# Action item
With any pictures left out, restate word for word the lines in the listing below from the one holding "Door u te abonneren" through the last.

# Source material
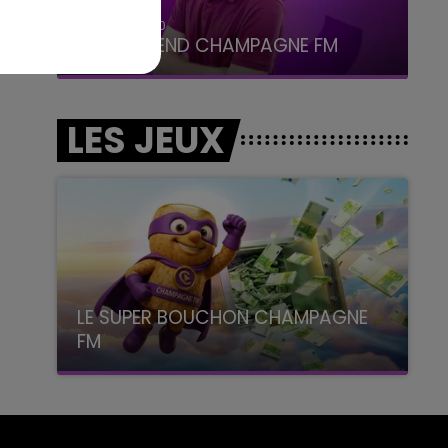
16h00 - 20h00
LE WEEK-END CHAMPAGNE FM
LES JEUX
LE SUPER BOUCHON CHAMPAGNE
FM
avec La Famille Champagne FM, à 8H10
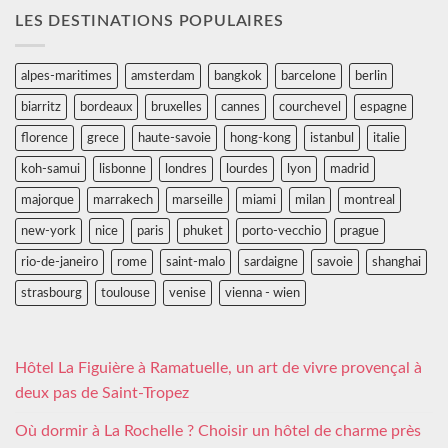
LES DESTINATIONS POPULAIRES
alpes-maritimes
amsterdam
bangkok
barcelone
berlin
biarritz
bordeaux
bruxelles
cannes
courchevel
espagne
florence
grece
haute-savoie
hong-kong
istanbul
italie
koh-samui
lisbonne
londres
lourdes
lyon
madrid
majorque
marrakech
marseille
miami
milan
montreal
new-york
nice
paris
phuket
porto-vecchio
prague
rio-de-janeiro
rome
saint-malo
sardaigne
savoie
shanghai
strasbourg
toulouse
venise
vienna - wien
Hôtel La Figuière à Ramatuelle, un art de vivre provençal à
deux pas de Saint-Tropez
Où dormir à La Rochelle ? Choisir un hôtel de charme près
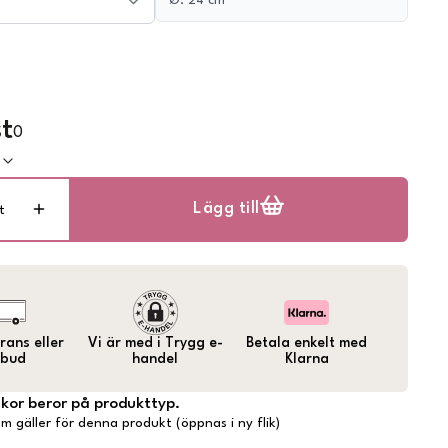
Ø: 24 cm
t
0
k
Lägg till
t
ans eller
Vi är med i Trygg e-
Betala enkelt med
bud
handel
Klarna
lkor beror på produkttyp.
m gäller för denna produkt (öppnas i ny flik)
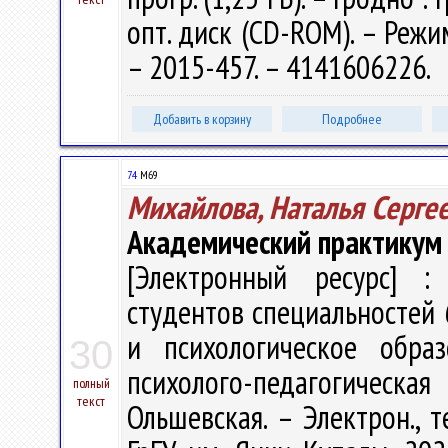
опт. диск (CD-ROM). – Режим
– 2015-457. – 4141606226.
Добавить в корзину
Подробнее
74
М69
Михайлова, Наталья Серге
Академический практикум
[Электронный ресурс] : 
студентов специальностей 
и психологическое обра
30
психолого-педагогическа
полный
текст
Ольшевская. – Электрон., те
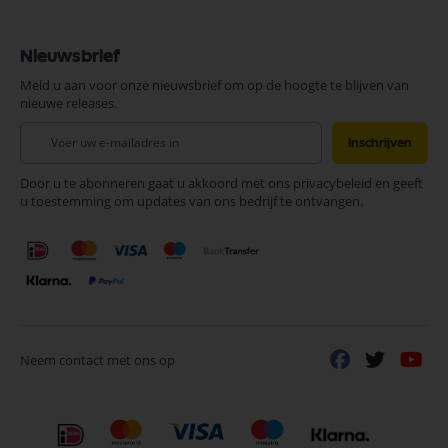
Nieuwsbrief
Meld u aan voor onze nieuwsbrief om op de hoogte te blijven van
nieuwe releases.
Abonneer
Inschrijven
u
op
Door u te abonneren gaat u akkoord met ons privacybeleid en geeft
onze
u toestemming om updates van ons bedrijf te ontvangen.
nieuwsbrief
Neem contact met ons op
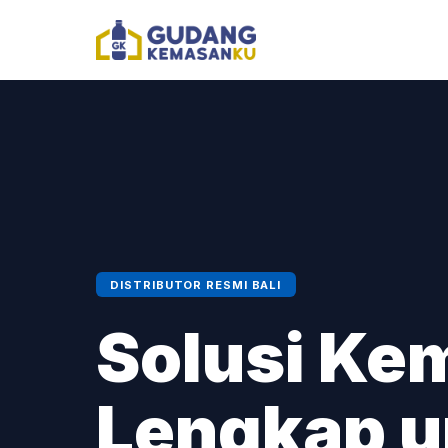
DISTRIBUTOR RESMI BALI
Solusi Ke
Lengkap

# Written solution
Door u te abonneren gaat u akkoord met ons privacybeleid en geeft
onze
u toestemming om updates van ons bedrijf te ontvangen.
nieuwsbrief
Neem contact met ons op
DISTRIBUTOR RESMI BALI
Solusi Ke
Lengkap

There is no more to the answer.